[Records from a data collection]
---------------
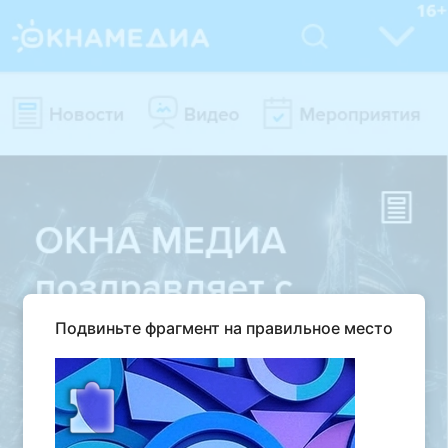
Подвиньте фрагмент на правильное место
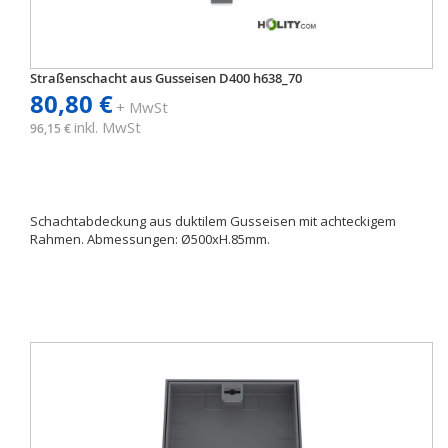
Straßenschacht aus Gusseisen D400 h638_70
80,80 €
+ MwSt
inkl. MwSt
96,15 €
Schachtabdeckung aus duktilem Gusseisen mit achteckigem
Rahmen. Abmessungen: Ø500xH.85mm.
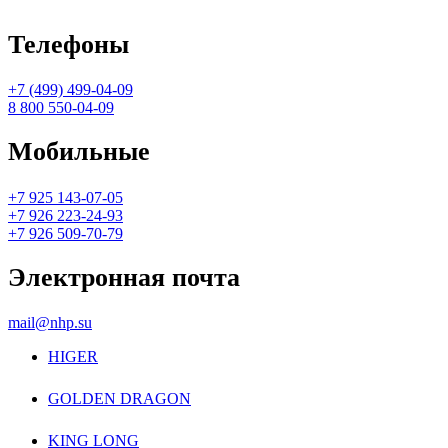
Телефоны
+7 (499) 499-04-09
8 800 550-04-09
Мобильные
+7 925 143-07-05
+7 926 223-24-93
+7 926 509-70-79
Электронная почта
mail@nhp.su
HIGER
GOLDEN DRAGON
KING LONG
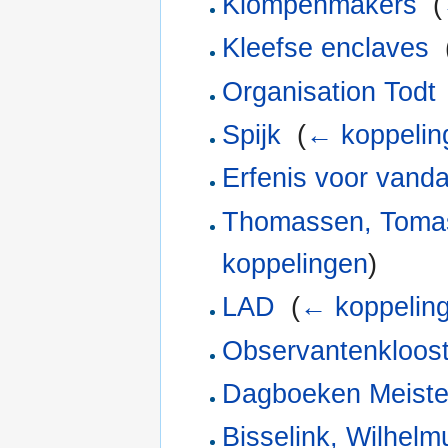
Klompenmakers
‎
(
Kleefse enclaves
‎
Organisation Todt
Spijk
‎
(
← koppelin
Erfenis voor vand
Thomassen, Toma
koppelingen
)
LAD
‎
(
← koppelin
Observantenkloost
Dagboeken Meister
Bisselink, Wilhel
---------------
**The problem:** Reply with one number only: the count of lines in the entries that contain "Gusseisen".

**Output:** 2